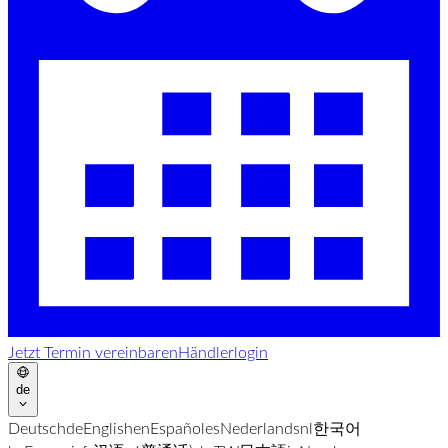
Jetzt Termin vereinbaren
Händlerlogin
de
Deutsch
de
English
en
Español
es
Nederlands
nl
한국어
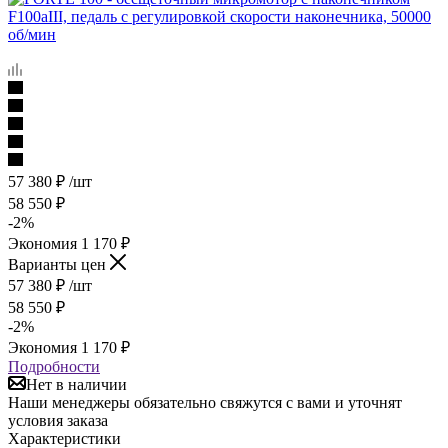
57 380
₽
/шт
58 550
₽
-
2
%
Экономия
1 170
₽
Варианты цен
57 380
₽
/шт
58 550
₽
-
2
%
Экономия
1 170
₽
Подробности
Нет в наличии
Наши менеджеры обязательно свяжутся с вами и уточнят
условия заказа
Характеристики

- [Problem to solve]
Without including any picture, reproduce the material above word for word.

- [Output for this task]
Jetzt Termin vereinbaren
Händlerlogin
de
Deutsch
de
English
en
Español
es
Nederlands
nl
한국어
57 380
₽
/шт
58 550
₽
-
2
%
Экономия
1 170
₽
Варианты цен
57 380
₽
/шт
58 550
₽
-
2
%
Экономия
1 170
₽
Подробности
Нет в наличии
Наши менеджеры обязательно свяжутся с вами и уточнят
условия заказа
Характеристики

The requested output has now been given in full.